Morgan Knabe

Personal information
- Full name: Morgan Knabe
- National team: Canada
- Born: May 20, 1981 (age 45) Calgary, Alberta
- Height: 1.83 m (6 ft 0 in)
- Weight: 85 kg (187 lb)

Sport
- Sport: Swimming
- Strokes: Breaststroke
- College team: University of Calgary

Medal record
Men's swimming
Representing Canada
World Championships (SC)
| Bronze medal – third place | 1999 Hong Kong | 100 m breaststroke |
Pan Pacific Championships
| Silver medal – second place | 1999 Sydney | 4x100 m medley |
| Bronze medal – third place | 1997 Fukuoka | 4x100 m medley |
| Bronze medal – third place | 1999 Sydney | 100 m breaststroke |
Commonwealth Games
| Silver medal – second place | 2002 Manchester | 100 m breaststroke |
| Bronze medal – third place | 2002 Manchester | 4 x 100 m medley |
Pan American Games
| Gold medal – first place | 1999 Winnipeg | 200 m breaststroke |
| Silver medal – second place | 1999 Winnipeg | 100 m breaststroke |
| Bronze medal – third place | 1999 Winnipeg | 4x100 m medley |

= Morgan Knabe =

Canadian swimmer (born 1981)

Morgan Knabe (born May 20, 1981) is a former breaststroke swimmer from Canada, who competed for his native country at two consecutive Summer Olympics, starting in 2000 (2000 - Sydney, AUS and 2004 - Athens, GR). His best Olympic results were a sixth place in the 100-metre breaststroke, and with the men's 4x100-metre medley relay in Sydney, Australia.

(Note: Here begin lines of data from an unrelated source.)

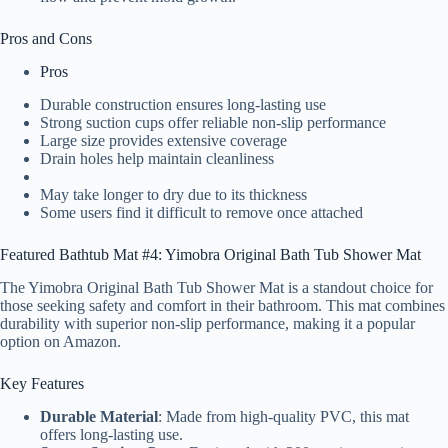
Pros and Cons
Pros
Durable construction ensures long-lasting use
Strong suction cups offer reliable non-slip performance
Large size provides extensive coverage
Drain holes help maintain cleanliness
May take longer to dry due to its thickness
Some users find it difficult to remove once attached
Featured Bathtub Mat #4: Yimobra Original Bath Tub Shower Mat
The Yimobra Original Bath Tub Shower Mat is a standout choice for
those seeking safety and comfort in their bathroom. This mat combines
durability with superior non-slip performance, making it a popular
option on Amazon.
Key Features
Durable Material
: Made from high-quality PVC, this mat
offers long-lasting use.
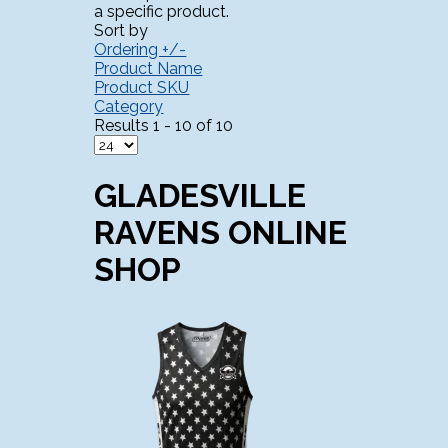
a specific product.
Sort by
Ordering +/-
Product Name
Product SKU
Category
Results 1 - 10 of 10
GLADESVILLE
RAVENS ONLINE
SHOP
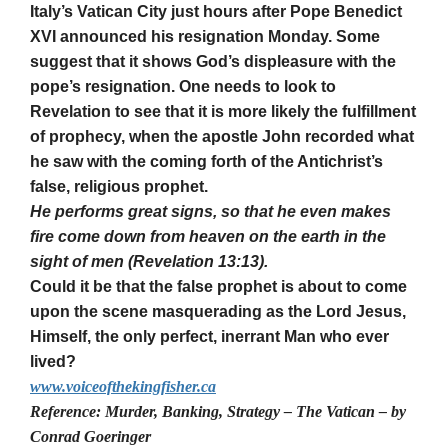
Italy’s Vatican City just hours after Pope Benedict
XVI announced his resignation Monday. Some
suggest that it shows God’s displeasure with the
pope’s resignation. One needs to look to
Revelation to see that it is more likely the fulfillment
of prophecy, when the apostle John recorded what
he saw with the coming forth of the Antichrist’s
false, religious prophet.
He performs great signs, so that he even makes
fire come down from heaven on the earth in the
sight of men (Revelation 13:13).
Could it be that the false prophet is about to come
upon the scene masquerading as the Lord Jesus,
Himself, the only perfect, inerrant Man who ever
lived?
www.voiceofthekingfisher.ca
Reference: Murder, Banking, Strategy – The Vatican – by
Conrad Goeringer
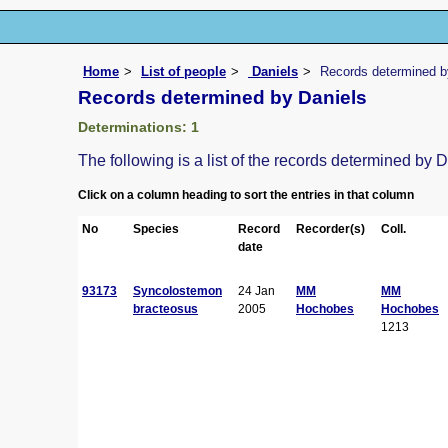
Home
List of people
Daniels
Records determined b
Records determined by Daniels
Determinations: 1
The following is a list of the records determined by 
Click on a column heading to sort the entries in that column
No
Species
Record
Recorder(s)
Coll.
date
93173
Syncolostemon
24 Jan
MM
MM
bracteosus
2005
Hochobes
Hochobes
1213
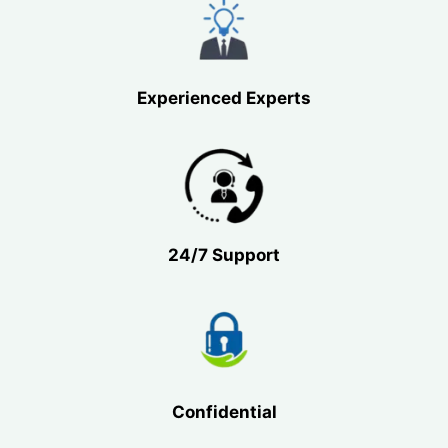
Experienced Experts
24/7 Support
Confidential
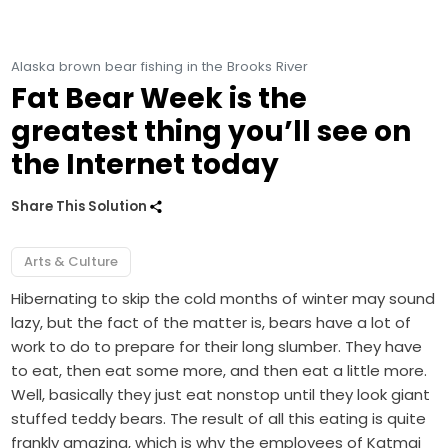
Alaska brown bear fishing in the Brooks River
Fat Bear Week is the
greatest thing you’ll see on
the Internet today
Share This Solution
Arts & Culture
Hibernating to skip the cold months of winter may sound
lazy, but the fact of the matter is, bears have a lot of
work to do to prepare for their long slumber. They have
to eat, then eat some more, and then eat a little more.
Well, basically they just eat nonstop until they look giant
stuffed teddy bears. The result of all this eating is quite
frankly amazing, which is why the employees of Katmai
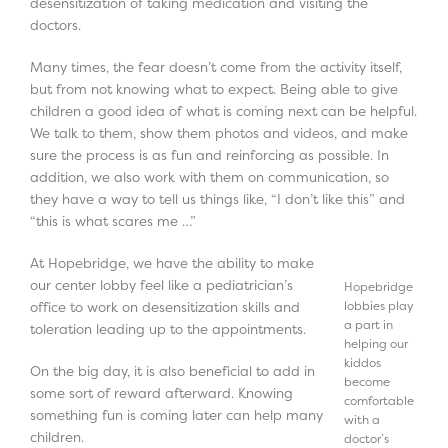
desensitization of taking medication and visiting the
doctors.
Many times, the fear doesn’t come from the activity itself,
but from not knowing what to expect. Being able to give
children a good idea of what is coming next can be helpful.
We talk to them, show them photos and videos, and make
sure the process is as fun and reinforcing as possible. In
addition, we also work with them on communication, so
they have a way to tell us things like, “I don’t like this” and
“this is what scares me …”
At Hopebridge, we have the ability to make
our center lobby feel like a pediatrician’s
Hopebridge
lobbies play
office to work on desensitization skills and
a part in
toleration leading up to the appointments.
helping our
kiddos
On the big day, it is also beneficial to add in
become
some sort of reward afterward. Knowing
comfortable
something fun is coming later can help many
with a
children.
doctor’s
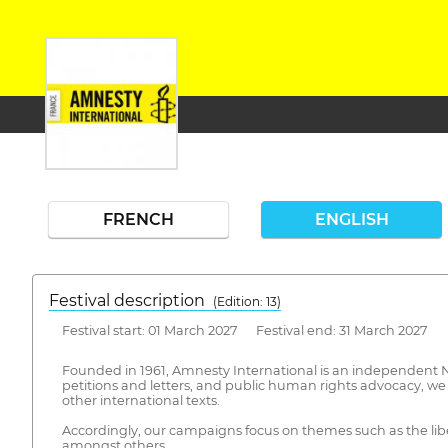
FRENCH
ENGLISH
Festival description
(Edition: 13)
Festival start: 01 March 2027 Festival end: 31 March 2027
Founded in 1961, Amnesty International is an independent NG
petitions and letters, and public human rights advocacy, we 
other international texts.
Accordingly, our campaigns focus on themes such as the liber
amongst others.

Knabe is known to be outspoken, being forced to apologize after "accusing Olympic gold medallist Domenico Fioravanti of using drugs and saying he wanted to punch the Italian swimmer in the face".

After retiring from competitive swimming, Knabe went into coaching. He is currently based in Brisbane as the head coach of Lawnton Swim Club.